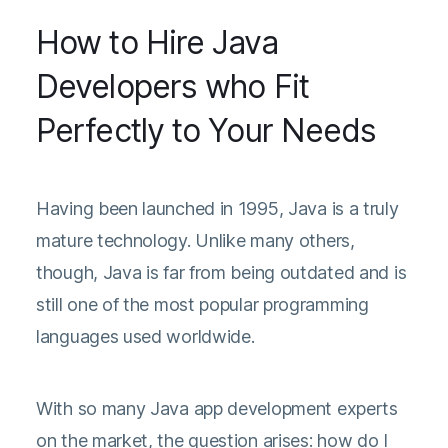
How to Hire Java
Developers who Fit
Perfectly to Your Needs
Having been launched in 1995, Java is a truly
mature technology. Unlike many others,
though, Java is far from being outdated and is
still one of the most popular programming
languages used worldwide.
With so many Java app development experts
on the market, the question arises: how do I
+++
**TASK GOAL**:
Write out, please, only the lines from the one with "Developers who Fit" through the last line above, both included and unchanged.

**TASK SOLUTION**:
Developers who Fit
Perfectly to Your Needs
Having been launched in 1995, Java is a truly
mature technology. Unlike many others,
though, Java is far from being outdated and is
still one of the most popular programming
languages used worldwide.
With so many Java app development experts
on the market, the question arises: how do I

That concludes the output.